The Wikipedia entry for Colnago gives a lot more details. I've been told that Giant makes almost all carbon frames in Taiwan for most medium sized to small bike companies. The only exception is sometimes the highest-end frames such as the C59. The design and testing is still done in-house by Colnago.


----------



## aclinjury (Sep 12, 2011)

one80 said:


> The C59 and Master are made in Italy. The C59 carbon is sourced from Toray these days but used to come from ATR. I believe the lugs are made in Italy still.
> 
> Plenty of more detail on this topic in here if you search, as it's been discussed and answered to death


thanks for the starter. I'd figured this probably been asked plenty


----------



## PaxRomana (Jan 16, 2012)

All Colnagos with the exception of the C59 and Master are made by Giant in Taiwan/China. Giant has opened a factory in Guangdong, China, I believe.


----------



## vladvm (May 4, 2010)

earlier than 2007 are italian made.


----------



## aclinjury (Sep 12, 2011)

So I did some reading on where Colnagos are made, and like said in here, the C59 and Master are made in Italy. The rest are made by Giant in Taiwan and/or China.

So I guess the next question is, by being made in Italy, was anything special used to make the C59 and Master that Giant couldn't fabricate? For example, is the ones make in Italy have better quality control, better paint, better carbon? etc..

This question has probably been asked and answered, but the search feature of RBR is as useful as a doorknob.


----------



## icsloppl (Aug 25, 2009)

The C-59, like the C-50 before it, has individual tubes rather than the typical layup / monocoque construction used by the CX-1, M-10, and the vast majority of the industry at this point.


----------



## lionsll (May 9, 2012)

Steel frames are made int taiwan too??


----------



## bconneraz (Jan 23, 2005)

lionsll said:


> Steel frames are made int taiwan too??


The steel frame (Master) is made in Italy. :aureola:


----------



## AnthonyL88 (Oct 9, 2007)

C59 - 100% Made in Italy
EPQ - 100% Made in Italy
M10 - Made in Taiwan


----------



## Kenacycle (May 28, 2006)

I'm happy to have recently purchased a NOS 2009 EPS AMIT, as I know it was made with ATR carbon.

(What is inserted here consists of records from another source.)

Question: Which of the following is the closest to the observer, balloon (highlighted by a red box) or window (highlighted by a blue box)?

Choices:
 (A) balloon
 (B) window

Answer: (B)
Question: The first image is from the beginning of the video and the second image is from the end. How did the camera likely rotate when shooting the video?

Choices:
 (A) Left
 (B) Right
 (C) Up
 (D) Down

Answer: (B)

It is as Italian as it will ever get.


----------



## supraholic (Oct 10, 2010)

If you are a purist, C59 is almost only last man standing Italian bicycle.


----------



## gemesif (Feb 28, 2012)

Yes, unfortunately, there is no other steel frame...


----------



## majorbanjo (Dec 12, 2010)

Carbon....if you're a purist?....what purist would ride carbon?........Master is for true purist....100% italian.....carbon...meh....


----------



## supraholic (Oct 10, 2010)

majorbanjo said:


> Carbon....if you're a purist?....what purist would ride carbon?........Master is for true purist....100% italian.....carbon...meh....


I meant pure Italian. Let's put it in easier terms for you. Would you buy a Lamborghini that VW made? Would you buy a Ferrari that has a front wheel drive?

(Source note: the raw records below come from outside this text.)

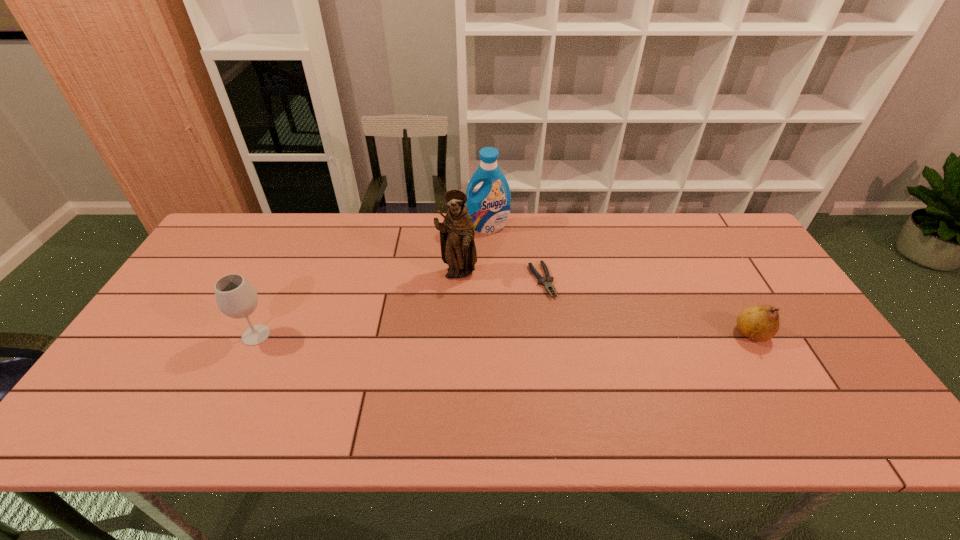 Where is `object that is at the right edge`? object that is at the right edge is located at coordinates (760, 323).

In the image, there is a desktop. Identify the location of vacant space at the far edge. This screenshot has width=960, height=540. click(361, 240).

Where is `free space at the near edge`? free space at the near edge is located at coordinates (338, 388).

The height and width of the screenshot is (540, 960). I want to click on free space at the right edge, so click(x=759, y=342).

Where is `vacant space at the far right corner of the desktop`? vacant space at the far right corner of the desktop is located at coordinates (x=749, y=246).

Where is `empty space that is in between the figurine and the shortest object`? empty space that is in between the figurine and the shortest object is located at coordinates (499, 278).

The image size is (960, 540). In order to click on empty location between the detergent and the pear in this screenshot , I will do `click(620, 280)`.

At what (x,y) coordinates should I click in order to perform the action: click on unoccupied area between the pear and the third tallest object. Please return your answer as a coordinate pair (x, y). Looking at the image, I should click on (504, 334).

Find the location of a particular element. vacant space that's between the fourth object from left to right and the figurine is located at coordinates (499, 278).

Identify the location of vacant space in between the farthest object and the wineglass. (372, 281). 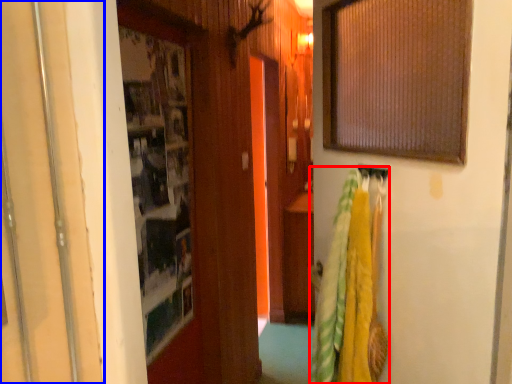 Question: Which of the following is the closest to the observer, laundry (highlighted by a red box) or door (highlighted by a blue box)?

Choices:
 (A) laundry
 (B) door

Answer: (B)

Let's have Merriam and Webster help you a bit.

: a person who adheres strictly and often excessively to a tradition; especially : one preoccupied with the purity of a language and its protection from the use of foreign or altered forms
— pu·ris·tic \pyu̇-ˈris-tik\ adjective
— pu·ris·ti·cal·ly \-ti-k(ə-)lē\ adverb

You are missing the point!


----------



## gordy748 (Feb 11, 2007)

You can also get a Formigli if you want Italian carbon. Italians mention him in the same breath as Dario so he's probably pretty good...


----------



## dnalsaam (Dec 6, 2004)

gordy748 said:


> You can also get a Formigli if you want Italian carbon. Italians mention him in the same breath as Dario so he's probably pretty good...


Who told you this? Say this to anybody who has only the most rudimentary knowledge of frame-building and has seen both a Formigli and one of Dario's frames and they will laugh in your face. Formigli doesn't even compare with many mid-range products produced by Italian companies.


----------



## Salsa_Lover (Jul 6, 2008)

the lugged frames are made in italy
the monocoque in Taiwan. ( Taiwanese monocoque is second to none BTW )


----------



## Ride-Fly (Mar 27, 2002)

supraholic said:


> If you are a purist, C59 is almost only last man standing Italian bicycle.


I know you wereprobably only considering Colnago in your statement but there are a few others brands that are making 100% made in Italy carbon bikes. Sarto (all models), Tommasini (all), Viner (all), De Rosa (all but the "R" models), and Fondriest (TF0&TF1) are the ones that I know off the top of my head. 
It'll be a sad day when Colnago doesn't make any frames in Italy. I'm sure that day will come.


----------



## supraholic (Oct 10, 2010)

Ride-Fly said:


> I know you wereprobably only considering Colnago in your statement but there are a few others brands that are making 100% made in Italy carbon bikes. Sarto (all models), Tommasini (all), Viner (all), De Rosa (all but the "R" models), and Fondriest (TF0&TF1) are the ones that I know off the top of my head.
> It'll be a sad day when Colnago doesn't make any frames in Italy. I'm sure that day will come.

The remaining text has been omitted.